The uncontrolled violence of his speech was terrible. His hold upon Puck was violent also, more violent than he knew. Her whole body lay a throbbing weight upon him, and he was not even aware of it.

"Go!" he reiterated, with eyes of leaping flame. "Go! or—" He left the sentence uncompleted. It was even more terrible than his flow of words had been. The whole man vibrated with a wrath that possessed him in a fashion so colossal as to render him actually sublime. He mastered the situation by the sheer, indomitable might of his fury. There was no standing against him. It would have been as easy to stem a racing torrent.

Vulcan, for all his insolence, realized the fact. The man's strength in that moment was gigantic, practically limitless. There was no coping with it. Still with the snarl upon his lips he turned away.

"You will pay for this, my wife," he said. "You will pay in full. When I punish, I punish well."

He reached the door and opened it, still leering back at the limp, girlish form in Merryon's arms.

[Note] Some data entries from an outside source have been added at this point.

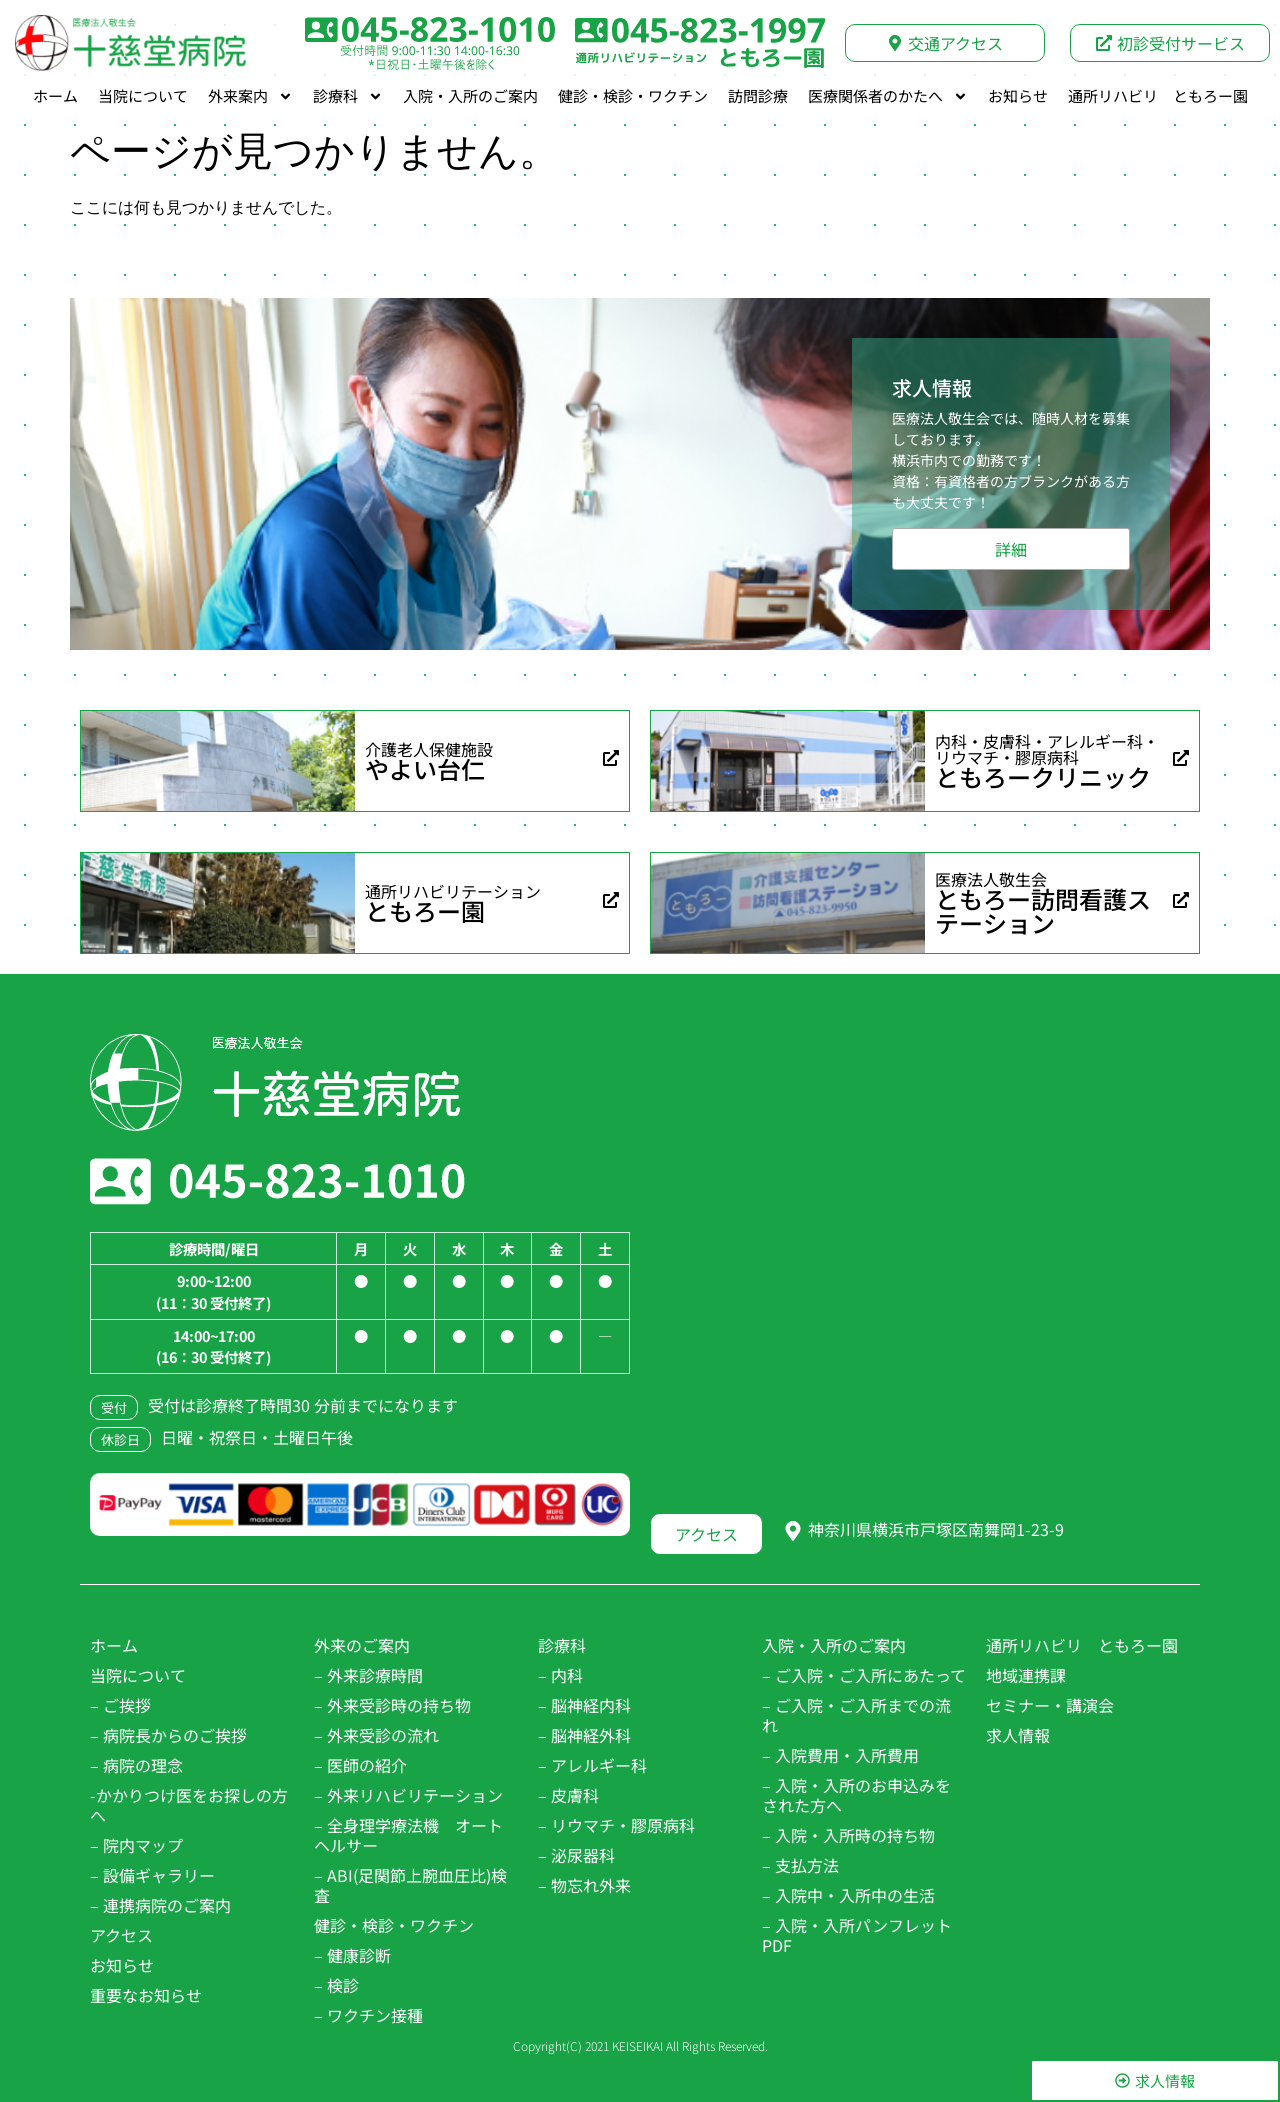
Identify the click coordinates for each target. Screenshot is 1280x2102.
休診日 (120, 1439)
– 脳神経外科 (584, 1735)
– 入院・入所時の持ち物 (848, 1835)
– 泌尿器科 (576, 1855)
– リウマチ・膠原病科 (616, 1825)
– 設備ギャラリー (152, 1875)
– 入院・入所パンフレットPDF (857, 1935)
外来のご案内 (362, 1645)
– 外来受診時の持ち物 (392, 1705)
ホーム (55, 95)
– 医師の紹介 (360, 1765)
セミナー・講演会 (1050, 1705)
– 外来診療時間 (368, 1675)
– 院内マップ (136, 1845)
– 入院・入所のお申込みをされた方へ (856, 1795)
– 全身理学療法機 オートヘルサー (408, 1835)
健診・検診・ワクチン (633, 95)
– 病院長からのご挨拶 (168, 1735)
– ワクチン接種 (368, 2015)
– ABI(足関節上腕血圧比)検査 (410, 1885)
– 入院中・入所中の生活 (848, 1895)
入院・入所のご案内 (470, 95)
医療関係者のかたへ (888, 96)
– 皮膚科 (568, 1795)
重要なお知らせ (146, 1995)
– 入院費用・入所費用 (840, 1755)
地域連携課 (1026, 1675)
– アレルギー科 (592, 1765)
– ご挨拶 (120, 1705)
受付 (114, 1407)
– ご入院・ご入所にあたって (864, 1675)
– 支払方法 (800, 1865)
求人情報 (1018, 1735)
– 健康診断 (352, 1955)
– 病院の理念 (136, 1765)
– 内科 (560, 1675)
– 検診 (336, 1985)
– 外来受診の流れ (376, 1735)
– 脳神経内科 (584, 1705)
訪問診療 (758, 95)
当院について (143, 95)
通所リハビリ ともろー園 (1158, 95)
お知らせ (1018, 95)
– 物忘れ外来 (584, 1885)
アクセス (121, 1935)
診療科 (348, 96)
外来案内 (250, 96)
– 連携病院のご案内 (160, 1905)
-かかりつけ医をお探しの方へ (189, 1805)
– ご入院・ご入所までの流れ (856, 1715)
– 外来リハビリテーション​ (408, 1795)
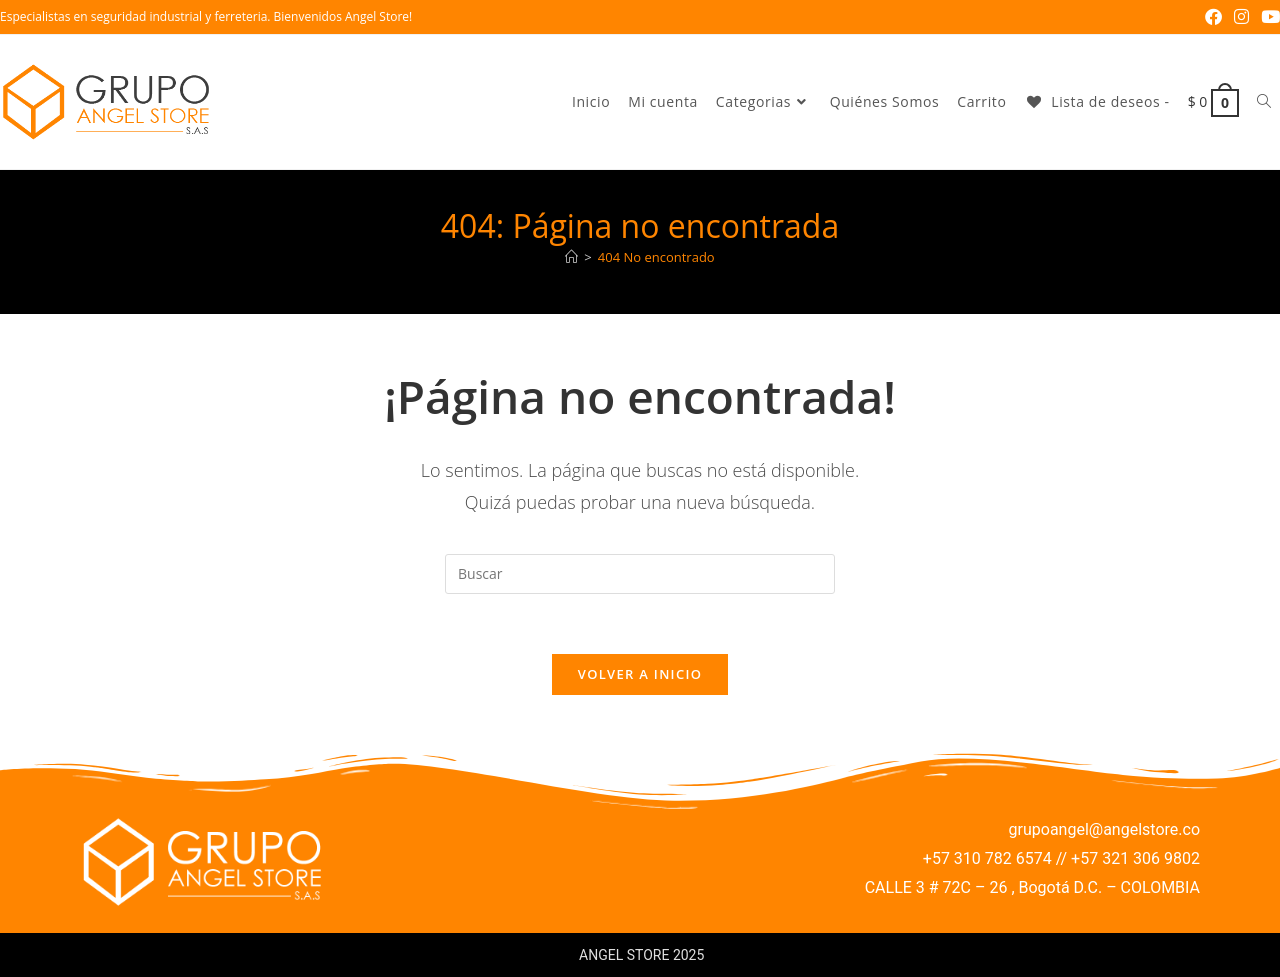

"It will not be soon over," he said. "It will take many days, many nights, that punishment—till you have left off crying for mercy, or expecting it."

He was on the threshold. His eyes suddenly shot up with a gloating hatred to Merryon's.

"And you," he said, "will have the pleasure of knowing every night when you lie down alone that she is either writhing under the lash—a frequent exercise for a while, my good sir—or finding subtle comfort in my arms; both pleasant subjects for your dreams."